FOOTNOTES:

[21] A touching story of such sheep-gathering was recently told me on good authority. A shepherd lost his large flock on the Scotch mountains in a fog. After fruitless search, he returned to his cottage, bidding his collie find the sheep, if she could. The collie, who was near giving birth to her young, understood his orders, and disappeared in the mist, not returning for many hours. At last, she came home in miserable plight, driving before her the last stray sheep, and carrying in her mouth a puppy of her own! She had of necessity left the rest of her litter to perish on the hills and in the intervals of their birth the poor beast had performed her task and driven home the sheep. Her last puppy only she had contrived to save.

[22] The best effort to supply the missing chapter of ethics is the charming and eloquent volume, Rights of an Animal, by E. B. Nicholson. I thankfully recognize the candor wherewith the author has tackled the difficult problems of the case, and the value of his demonstration that the law of England assumes the fundamental principle that cruelty to an animal is an offence per se, and that it is not necessary to show that it injures any human owner or spectator. In this respect, as in all others, our Act (11 and 12 Vict. c. 39) immeasurably transcends the French Loi Grammont, which condemns only cruelty exhibited in public places and painful to the spectators. Mr. Nicholson justifies vivisection only so far as it can be rendered absolutely painless by anæsthetics. To such of us as have seen through that delusion, cadit quaestio.

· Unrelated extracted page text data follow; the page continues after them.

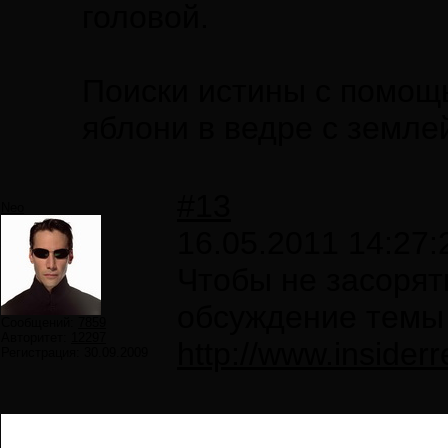
головой.
Поиски истины с помощ
яблони в ведре с землей
#13
Neo
16.05.2011 14:27:
Чтобы не засорять
обсуждение темы 
Сообщений:
7859
Авторитет:
12297
http://www.insider
Регистрация:
30.09.2009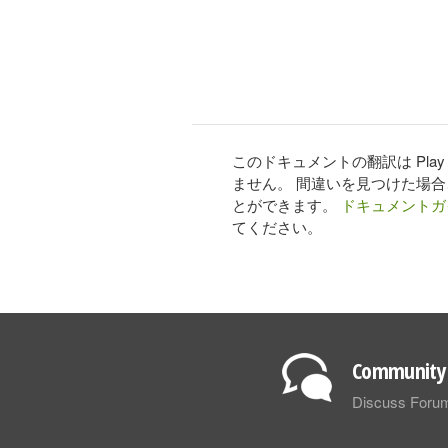
このドキュメントの翻訳は Pl
ません。 間違いを見つけた場
とができます。
ドキュメントガ
てください。
Community 
Discuss Foru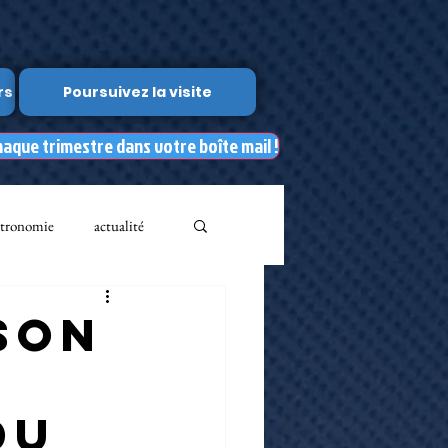
rs
Poursuivez la visite
haque trimestre dans votre boîte mail !
tronomie
actualité
Leslie Kean's
son
Documents
du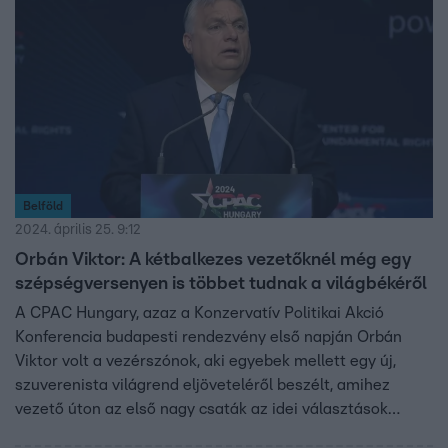
Belföld
2024. április 25. 9:12
Orbán Viktor: A kétbalkezes vezetőknél még egy
szépségversenyen is többet tudnak a világbékéről
A CPAC Hungary, azaz a Konzervatív Politikai Akció
Konferencia budapesti rendezvény első napján Orbán
Viktor volt a vezérszónok, aki egyebek mellett egy új,
szuverenista világrend eljöveteléről beszélt, amihez
vezető úton az első nagy csaták az idei választások
lesznek.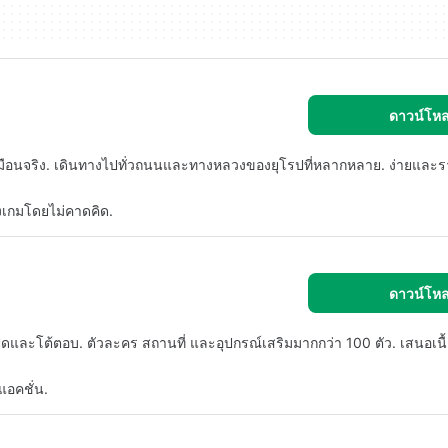
ดาวน์โห
หมือนจริง. เดินทางไปทั่วถนนและทางหลวงของยุโรปที่หลากหลาย. ง่ายและร
งเกมโดยไม่คาดคิด.
ดาวน์โห
ดและโต้ตอบ. ตัวละคร สถานที่ และอุปกรณ์เสริมมากกว่า 100 ตัว. เสนอเน
์แอคชั่น.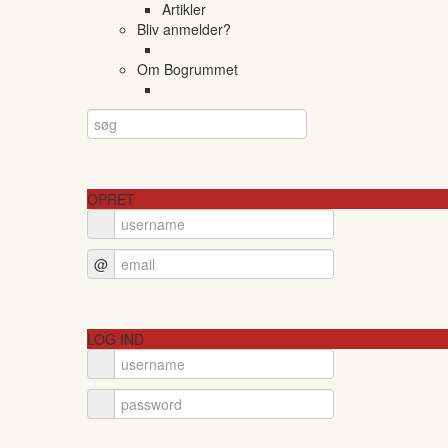
Artikler
Bliv anmelder?
Om Bogrummet
OPRET
@
LOG IND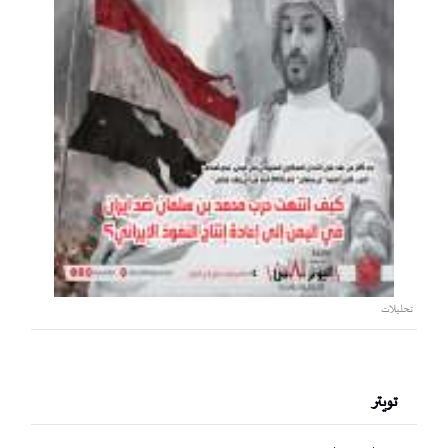
تحليلات
تويتر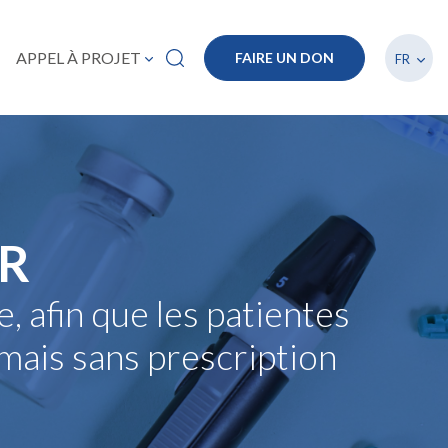
Lister
APPEL À PROJET
FAIRE UN DON
FR
ER
, afin que les patientes
amais sans prescription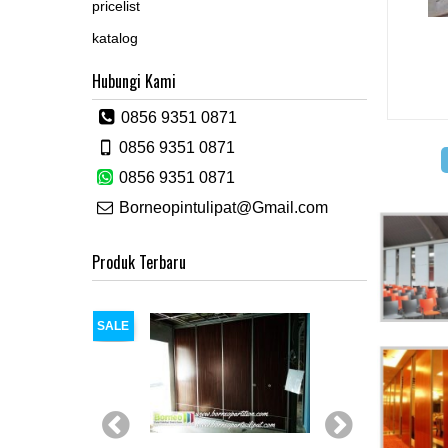
pricelist
katalog
Hubungi Kami
0856 9351 0871
0856 9351 0871
0856 9351 0871
Borneopintulipat@Gmail.com
Produk Terbaru
SALE
SALE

[23] As a recent example of this doctrine, see an article in the Fortnightly Review for Feb. 1, 1882. “Is it not,” the author says, “the very basis of ethical doctrine(!) that the moral rights of any being depend on its ethical nature?”

[24] I have endeavored elsewhere to work out this hypothesis of an umpire between man and brute, as a method of helping us to a solution of the problem of what are and what are not lawful actions on our parts toward animals. The reader who may be interested in the inquiry may obtain my pamphlet, The Right of Tormenting, price 2d., at the office of the Society for the Protection of Animals from Vivisection, 1 Victoria Street, Westminster.

[25] In fact, many men who pursue such trades, notably butchers, are genuinely humane, and do their best to get through their work in the most merciful way. Several of them have recently expressed warm satisfaction on obtaining Baxter’s mask, whereby oxen may be instantaneously killed without the chance of a misdirected blow. The mask is to be obtained from Mr. Baxter, Ealing Dean, W.